Terlintas di ingatanku, jika tabung gas elpiji 3 kg itu adalah program pemerintah yang bekerjasama dengan Pertamina. Bahkan belum lama ini, pemerintah mengatakan ada produk baru tabung gas elpiji yang akan diuji keamanannya dan setelah itu baru diberikan kembali kepada masyarakat. Namun hingga kini semua itu hanya sebatas wacana. Jaminan keamanan yang dielu-elukan pemerintah, nyatanya sudah lebih dulu “merenggut” kebahagiaan masa kecil dan masa depan anakku.

Mengetuk Istana. Ingat program ini adalah program pemerintah, aku pun teringat Istana Negara dan Presiden Susilo Bambang Yudhoyono (SBY).
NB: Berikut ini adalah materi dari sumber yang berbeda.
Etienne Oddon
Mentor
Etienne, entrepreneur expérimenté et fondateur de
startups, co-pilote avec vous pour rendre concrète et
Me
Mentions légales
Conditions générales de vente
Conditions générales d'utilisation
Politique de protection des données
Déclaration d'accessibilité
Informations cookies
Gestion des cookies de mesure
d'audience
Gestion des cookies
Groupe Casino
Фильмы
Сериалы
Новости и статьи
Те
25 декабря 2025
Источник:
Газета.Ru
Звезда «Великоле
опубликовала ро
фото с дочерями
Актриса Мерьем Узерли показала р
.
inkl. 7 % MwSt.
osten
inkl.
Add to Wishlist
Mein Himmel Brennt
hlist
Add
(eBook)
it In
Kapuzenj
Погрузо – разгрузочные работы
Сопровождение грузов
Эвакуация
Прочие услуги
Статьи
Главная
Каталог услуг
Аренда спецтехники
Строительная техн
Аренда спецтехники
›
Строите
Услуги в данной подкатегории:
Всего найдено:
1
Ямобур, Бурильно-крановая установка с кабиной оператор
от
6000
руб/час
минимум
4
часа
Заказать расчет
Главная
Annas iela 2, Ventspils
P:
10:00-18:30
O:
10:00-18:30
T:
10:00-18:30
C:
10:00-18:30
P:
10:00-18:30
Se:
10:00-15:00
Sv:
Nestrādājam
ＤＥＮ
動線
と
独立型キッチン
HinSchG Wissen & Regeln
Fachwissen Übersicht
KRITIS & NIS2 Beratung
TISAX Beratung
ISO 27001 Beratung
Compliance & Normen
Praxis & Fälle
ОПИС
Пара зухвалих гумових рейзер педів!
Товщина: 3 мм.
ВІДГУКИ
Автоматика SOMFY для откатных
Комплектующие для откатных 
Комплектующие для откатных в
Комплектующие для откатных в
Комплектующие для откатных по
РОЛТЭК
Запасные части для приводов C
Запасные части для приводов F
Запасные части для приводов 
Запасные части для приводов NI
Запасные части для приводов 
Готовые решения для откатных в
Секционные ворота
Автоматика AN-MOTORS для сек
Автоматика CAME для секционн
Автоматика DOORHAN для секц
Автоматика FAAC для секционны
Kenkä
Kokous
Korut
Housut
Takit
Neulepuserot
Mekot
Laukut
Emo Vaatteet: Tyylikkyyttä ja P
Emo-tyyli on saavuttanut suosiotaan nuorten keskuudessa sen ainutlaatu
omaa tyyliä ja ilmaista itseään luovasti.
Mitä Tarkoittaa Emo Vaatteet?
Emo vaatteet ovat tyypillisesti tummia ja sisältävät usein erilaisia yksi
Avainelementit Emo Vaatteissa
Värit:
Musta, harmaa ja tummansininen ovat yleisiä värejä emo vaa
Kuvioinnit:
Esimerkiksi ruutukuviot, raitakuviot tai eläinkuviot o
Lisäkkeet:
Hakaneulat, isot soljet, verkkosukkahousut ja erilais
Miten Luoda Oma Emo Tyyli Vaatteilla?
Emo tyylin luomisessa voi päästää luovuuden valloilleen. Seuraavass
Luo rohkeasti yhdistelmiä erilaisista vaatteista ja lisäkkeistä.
Demi memperjuangkan kesembuhan anakku, hanya dengan berbekal uang tabungan seadanya, aku memberanikan diri ke Jakarta untuk masuk ke Istana dan bertemu Presiden SBY. Aku tidak peduli meski hal ini tidak disetujui ayah kandung Ridho, Maman, saat aku hubungi melalui telepon.

Malam itu, Minggu, 18 Juli 2010, aku dan Ridho meninggalkan kota Bojonegoro. Dengan menggunakan bus umum dari Terminal Rajekwesi, Bojonegoro, menuju Terminal Lebak Bulus di Jakarta Selatan. Sesampai di Jakarta aku menuju ke Tangerang untuk menumpang tinggal dengan salah satu anggota keluargaku.

Senin (19/7) pagi, aku kembali melanjutkan perjalanan ke Istana Negara. Namun sebelum ke Istana, aku menuju ke Wisma Nusantara untuk menemui salah satu kru TVOne. Namun sesampai di sana, ternyata program “Apa Kabar Indonesia Pagi” sudah bubar. Lalu aku disarankan ke Pulau Gadung, kantor redaksi TVOne. Saat itu, Matahari bersinar terik. Aku tidak ingin perjuanganku hari itu sia-sia. Dari Wisma Nusantara, aku putuskan untuk tidak mengadukan aspirasiku ke televisi itu, melainkan sesegera mungkin menuju Istana Negara.

Setelah bertanya-tanya, aku disarankan untuk menggunakan jasa bus Trans Jakarta menuju Istana Negara. Sesampainya di feeder busway Harmoni, aku langsung turun dan jalan kaki menuju Istana. Memang cuaca Jakarta jelang siang saat itu terasa sangat terik. Ridho tak henti-hentinya merengek dan menyuruh duduk untuk istirahat karena capek. Meski baru sebentar berjalan dari halte Harmoni, melihat wajah dan mendengar keluhan Ridho, akhirnya ia aku gendong. Dalam dekapan gendong menuju Istana, kutahan agar air mata tak menetes di pipiku.

Sekitar pukul 13.00 WIB, akhirnya aku tiba di halaman gedung Sekretariat Negara. Sudah dua jam lamanya aku berharap bisa bertemu Presiden SBY untuk meminta bantuan tindak lanjut pengobatan luka bakar yang diderita anakku. Sempat saat itu aku disuruh pergi oleh seorang pria yang mengenakan safari di lingkup Istana Presiden, namun aku bersikukuh tidak akan pergi sebelum ada kepastian dan penanggulangan untuk kesembuhan Ridho.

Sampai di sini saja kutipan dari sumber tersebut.